I think social media raised awareness but it also raised avenues for people who would do harm to children to interact with like-minded individuals and become emboldened by them. I don't know if that makes sense but it wouldn't shock me. The internet also enabled these people to interact with children entirely anonymously which is not good obviously lol

by Rosalee73 2 months ago

this part. we got rid of community centers and made loitering a crime, while making it easy to sit inside and play video games online. not disparaging video games, but it isn't a great sign for our society that those interactions make up the bulk of human engagement for some people.

by Anonymous 2 months ago

The loss of their friends' houses?

by Anonymous 2 months ago

Lmao

by lauren00 2 months ago

Hell, even hanging out at friend's houses has gotten tougher - I turned 18 in 2010, but from 16-18 had at least a few times a neighbor complained about "strange cars parked on the street" when we were hanging at a friend's place.

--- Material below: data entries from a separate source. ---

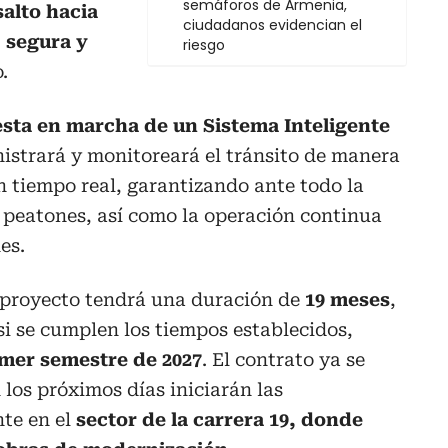
semáforos de Armenia,
salto hacia
ciudadanos evidencian el
, segura y
riesgo
o.
uesta en marcha de un Sistema Inteligente
strará y monitoreará el tránsito de manera
 tiempo real, garantizando ante todo la
 peatones, así como la operación continua
es.
 proyecto tendrá una duración de
19 meses
,
 si se cumplen los tiempos establecidos,
rimer semestre de 2027
. El contrato ya se
 los próximos días iniciarán las
te en el
sector de la carrera 19, donde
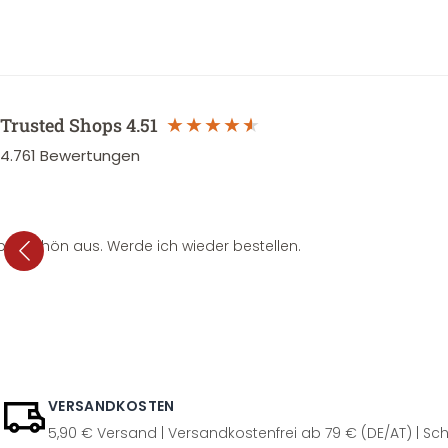
Trusted Shops
4.51
4.761
Bewertungen
per schön aus. Werde ich wieder bestellen.
VERSANDKOSTEN
5,90 € Versand | Versandkostenfrei ab 79 € (DE/AT) | Sch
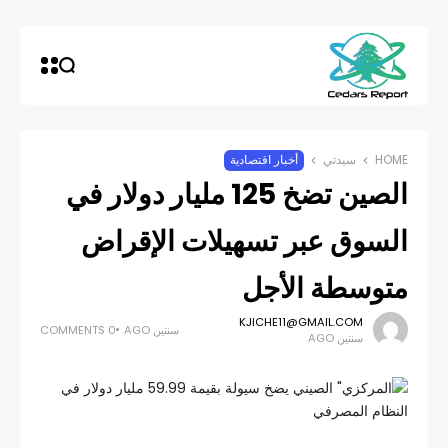
HOME
سيدتي
أخبار اقتصادية
الصين تضخ 125 مليار دولار في
السوق عبر تسهيلات الإقراض
متوسطة الأجل
KJICHE11@GMAIL.COM
سنتين AGO
0 COMMENTS
سنتين AGO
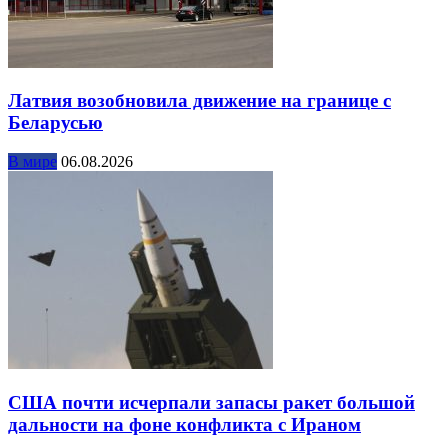
Латвия возобновила движение на границе с
Беларусью
В мире
06.08.2026
США почти исчерпали запасы ракет большой
дальности на фоне конфликта с Ираном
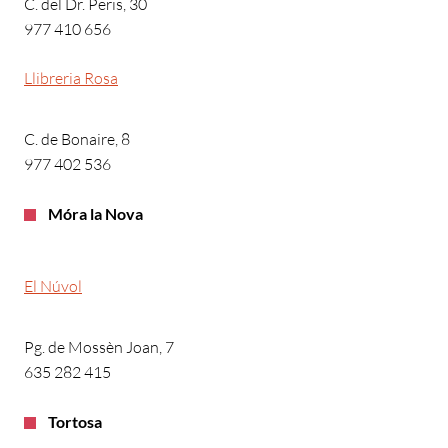
C. del Dr. Peris, 30
977 410 656
Llibreria Rosa
C. de Bonaire, 8
977 402 536
Móra la Nova
El Núvol
Pg. de Mossèn Joan, 7
635 282 415
Tortosa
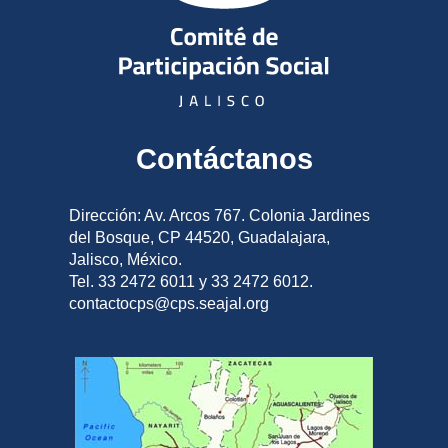
Contáctanos
Dirección: Av. Arcos 767. Colonia Jardines
del Bosque, CP 44520, Guadalajara,
Jalisco, México.
Tel. 33 2472 6011 y 33 2472 6012.
contactocps@cps.seajal.org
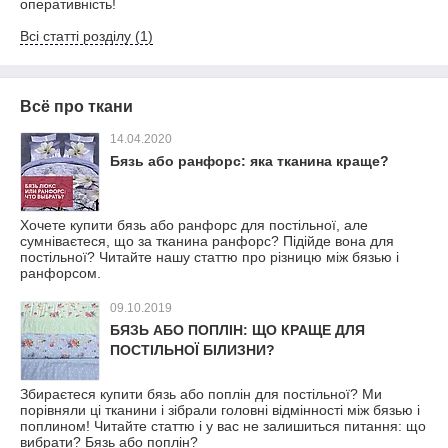
оперативність!
Всі статті розділу (1)
Всё про ткани
14.04.2020
Бязь або ранфорс: яка тканина краще?
Хочете купити бязь або ранфорс для постільної, але
сумніваєтеся, що за тканина ранфорс? Підійде вона для
постільної? Читайте нашу статтю про різницю між бязью і
ранфорсом.
09.10.2019
БЯЗЬ АБО ПОПЛІН: ЩО КРАЩЕ ДЛЯ
ПОСТІЛЬНОЇ БІЛИЗНИ?
Збираєтеся купити бязь або поплін для постільної? Ми
порівняли ці тканини і зібрали головні відмінності між бязью і
поплином! Читайте статтю і у вас не залишиться питання: що
вибрати? Бязь або поплін?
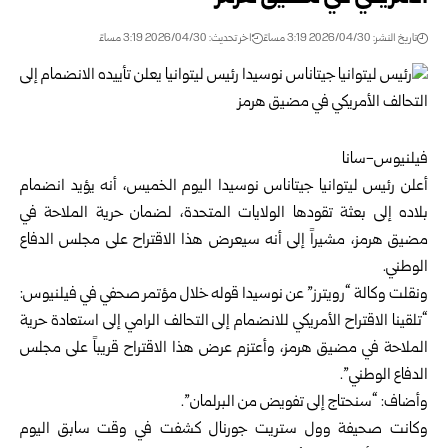
تاريخ النشر: 2026/04/30 3:19 مساءً
اخر تحديث: 2026/04/30 3:19 مساءً
فيلنيوس-سانا
أعلن رئيس ليتوانيا جيتاناس نوسيدا اليوم الخميس، أنه يؤيد انضمام
بلاده إلى بعثة تقودها الولايات المتحدة، لضمان حرية الملاحة في
مضيق هرمز، مشيراً إلى أنه سيعرض هذا الاقتراح على مجلس الدفاع
الوطني.
ونقلت وكالة “رويترز” عن نوسيدا قوله خلال مؤتمر صحفي في فيلنيوس:
“تلقينا الاقتراح الأمريكي للانضمام إلى التحالف الرامي إلى استعادة حرية
الملاحة في مضيق هرمز، وأعتزم عرض هذا الاقتراح قريباً على مجلس
الدفاع الوطني”.
وأضاف: “سنحتاج إلى تفويض من البرلمان”.
وكانت صحيفة وول ستريت جورنال كشفت في وقت سابق اليوم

by dandrecole 2 months ago

At least your neighbor didn't call the police on you for a suspicious car parked outside her house on the street the day of a relatives funeral. Basically, one of my second cousins parked their car out front of my aunts neighbors and she called the police on them the day of my grandmas funeral. This lady has done more crazy things, but when you've got a neighbor like that it can be scary if you're younger.

by lauren00 2 months ago

Now think about the level of paranoia people have about their kids now. People are much less likely to just let their kids hang out at someone's house these days. So it's not just the lack of third spaces. It's that, combined with the ease of online "socializing", and the paranoia of parents today, that makes things how they are. To the whole other people's houses point, I'm guessing most parents would feel better about their kid hanging out with friends at some neutral third space vs. someone else's home.

by Anonymous 2 months ago

even in schools, when left without restrictions kids will opt to stare at their phones instead of talking to their peers in the cafeterias.

by Anonymous 2 months ago

Ye that's true in HS and later Middle school, there was no place that wasn't school or a friends house you wouldn't be kicked out of. We used to just hang out in allies and parking lots And this isn't even a zoning problem I lived in west Los Angeles

by Anonymous 2 months ago

Funny you mention this when funding for public parks and libraries is continually being cut. There's a crisis about public space remaining public.

by Anonymous 2 months ago

Everything closes so early now. I get off work (6-7) and most places are closed or you can squash in for a quick meal before they close. Even bars close 9-10. I'm glad I'm old and boring already

by Anonymous 2 months ago

That's what's become my third place, the library.

by Anonymous 2 months ago

Agreed with everything until you said "just a coping mechanism for people who never leave their comfort zone." All the places you mentioned where it's inclined to socialize are attached with something you already pointed out, they cost money (becoming a regular at a coffee shop, gyms, trivia nights at bars) I just don't have to spend like that. I don't even mind spending once in a while but to make it a weekly thing would put me in debt. I find DnD cringe so that's not an option, even though I don't really like sports I've tried finding groups or teams to join in my city they're all pay to play or outside my timezone like 12:00pm on a weekday when people like me are usually at work. I've gone through this deep dive of options with others & we all come to find out that unless you dedicate a whole other bank account essentially to go out places we don't really have many options. That's why a lot of people I know that are going to concerts & paint nights are always complaining they're in debt or have the opportunity to live with their parents. And why I go to the library.

by Anonymous 2 months ago

Its not that serious (grave lol)

by Anonymous 2 months ago

That's what the popular definition seems to be. If you have your own please do share.

by Uabshire 2 months ago

Third places are where you meet people outside your two major social spheres - work and home. The "meet people" does not mean getting to know more people. It means where you can socialize (which usually is people you seek out) outside the spaces you ny necessity spend most of your time.

by Anonymous 2 months ago

Then we probably just interpret OPs words differently. I can see where you interpretation comes from, but I felt it was more the angle of devaluing third places where that bonus exists.

by Anonymous 2 months ago

people get so weird about "third spaces" stuff because calling the BS out forces people to realize "hey maybe it's my fault" lonely people who blame "a lack of their spaces" for being lonely tend to have a third space, the internet. They avoid irl spaces and then blame society for it.

by Anonymous 2 months ago

Jokes on you, some people only have one place!

by Anonymous 2 months ago

Work 😞

by Anonymous 2 months ago

Or Home and WFH...

by Anonymous 2 months ago

That's what he said lmao

by Anonymous 2 months ago

There are plenty of 3rd places.. The problem is, everyone's 3rd place is the internet.. Most people spend more time logged into social media each week.. Then they do their 40hr a week job…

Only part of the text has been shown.